Despite working as a record keeper on Zhengzhou's railways, Zhao admitted that changes in the railway industry over the decades happened too fast for him to keep up with them all.

A CRH train. [Photo courtesy of China Railway Zhengzhou Group]

He said he remembers two articles he wrote in 1984 and in 1991, which depicted Zhengzhou's railways as "extending in all directions." What happened over the later years, however, gave him new understanding of those words.

In the past, there were some railway lines connecting Zhengzhou and other cities in the country, but there were also many safety threats and inconveniences, like difficulties in getting a ticket or a seat on a train or finding a train to deliver goods. But now, people can deliver goods by train and go on a trip at almost any time.

Zhao said he is very glad to see Zhengzhou's railways extending in all directions in a real sense now, and connecting the city with the rest of the world.

One route to ramp up the city's international connectivity is the Zhengzhou-Europe Railway Express, which plays an important role on the Silk Road over land. The trains run eight trips in both directions every week and carries a wide variety of high-value goods.

Zhengzhou-Europe Railway Express in 2017. [Photo/Xinhua]

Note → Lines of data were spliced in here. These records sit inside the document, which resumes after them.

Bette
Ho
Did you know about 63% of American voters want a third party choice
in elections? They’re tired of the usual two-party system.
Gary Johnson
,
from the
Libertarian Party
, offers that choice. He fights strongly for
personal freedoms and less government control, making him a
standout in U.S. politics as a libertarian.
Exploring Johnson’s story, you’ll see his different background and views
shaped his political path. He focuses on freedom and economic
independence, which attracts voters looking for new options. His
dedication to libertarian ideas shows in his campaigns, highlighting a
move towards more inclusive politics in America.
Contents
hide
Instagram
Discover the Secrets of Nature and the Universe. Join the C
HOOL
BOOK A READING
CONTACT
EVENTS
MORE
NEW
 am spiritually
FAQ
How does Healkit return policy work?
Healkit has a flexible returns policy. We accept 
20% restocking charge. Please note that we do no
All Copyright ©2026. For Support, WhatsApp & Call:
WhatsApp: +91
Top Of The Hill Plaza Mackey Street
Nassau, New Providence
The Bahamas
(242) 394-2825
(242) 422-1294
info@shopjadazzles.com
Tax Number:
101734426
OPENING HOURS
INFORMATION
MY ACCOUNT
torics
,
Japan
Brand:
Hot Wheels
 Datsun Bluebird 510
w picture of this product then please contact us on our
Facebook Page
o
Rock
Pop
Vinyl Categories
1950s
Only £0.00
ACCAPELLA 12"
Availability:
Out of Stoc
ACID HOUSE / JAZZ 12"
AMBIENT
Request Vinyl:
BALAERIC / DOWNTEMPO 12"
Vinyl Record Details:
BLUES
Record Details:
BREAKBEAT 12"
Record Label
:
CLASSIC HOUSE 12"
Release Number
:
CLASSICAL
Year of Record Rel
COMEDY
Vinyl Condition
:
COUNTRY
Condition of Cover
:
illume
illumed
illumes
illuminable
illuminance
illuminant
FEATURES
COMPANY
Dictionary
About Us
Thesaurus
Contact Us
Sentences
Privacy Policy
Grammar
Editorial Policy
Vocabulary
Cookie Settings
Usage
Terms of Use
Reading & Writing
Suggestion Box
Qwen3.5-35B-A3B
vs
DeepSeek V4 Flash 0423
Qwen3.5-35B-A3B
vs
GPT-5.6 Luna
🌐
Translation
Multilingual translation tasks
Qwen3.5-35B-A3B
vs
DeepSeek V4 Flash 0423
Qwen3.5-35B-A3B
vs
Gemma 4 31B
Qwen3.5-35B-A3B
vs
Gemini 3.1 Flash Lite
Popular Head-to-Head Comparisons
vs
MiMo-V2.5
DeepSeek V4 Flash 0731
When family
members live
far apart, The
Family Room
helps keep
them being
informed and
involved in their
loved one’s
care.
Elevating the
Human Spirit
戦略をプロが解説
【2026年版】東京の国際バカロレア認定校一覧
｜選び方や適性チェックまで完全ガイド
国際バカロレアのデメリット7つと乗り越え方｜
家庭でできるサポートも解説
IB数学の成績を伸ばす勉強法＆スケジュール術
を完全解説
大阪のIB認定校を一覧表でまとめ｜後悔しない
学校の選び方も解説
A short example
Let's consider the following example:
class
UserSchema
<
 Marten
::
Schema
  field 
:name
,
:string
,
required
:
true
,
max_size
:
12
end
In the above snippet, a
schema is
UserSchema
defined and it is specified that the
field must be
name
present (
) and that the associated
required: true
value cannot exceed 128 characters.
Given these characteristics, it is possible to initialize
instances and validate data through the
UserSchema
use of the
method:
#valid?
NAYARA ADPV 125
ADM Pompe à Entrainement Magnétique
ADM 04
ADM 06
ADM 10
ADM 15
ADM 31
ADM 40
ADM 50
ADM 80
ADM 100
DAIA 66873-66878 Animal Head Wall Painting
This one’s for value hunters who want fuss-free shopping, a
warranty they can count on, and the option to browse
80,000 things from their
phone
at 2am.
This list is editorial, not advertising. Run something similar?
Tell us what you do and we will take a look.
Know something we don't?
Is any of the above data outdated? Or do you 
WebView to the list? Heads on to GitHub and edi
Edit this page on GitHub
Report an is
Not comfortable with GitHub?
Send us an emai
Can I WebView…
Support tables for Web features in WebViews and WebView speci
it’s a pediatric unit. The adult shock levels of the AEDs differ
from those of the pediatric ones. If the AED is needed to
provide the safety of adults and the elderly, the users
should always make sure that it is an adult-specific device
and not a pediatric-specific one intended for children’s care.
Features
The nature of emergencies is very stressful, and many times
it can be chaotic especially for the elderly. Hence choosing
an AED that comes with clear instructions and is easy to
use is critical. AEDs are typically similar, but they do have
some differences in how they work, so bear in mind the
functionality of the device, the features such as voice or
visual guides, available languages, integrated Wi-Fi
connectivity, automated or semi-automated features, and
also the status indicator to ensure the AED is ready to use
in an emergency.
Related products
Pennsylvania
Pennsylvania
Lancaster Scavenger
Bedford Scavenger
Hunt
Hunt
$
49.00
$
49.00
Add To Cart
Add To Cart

As a railway professional, Zhao takes pride in seeing the city thriving with the rapid development of trains. Meanwhile, the train industry in China as a whole has grown in leaps and bounds over the years.

According to Zhao, China's railways early on were characterized with "small scale" and "backward equipment," and the industry adopted patchy standards of different countries in the past. Since then, the country not only pushed forward many national railway projects of its own and caught up, it also manufactured its own trains, exported them overseas, and has overtaken other countries in this industry.

Zhao said he now looks forward to seeing a new generation of railway workers surpassing the previous ones, and leading the industry as a forerunner.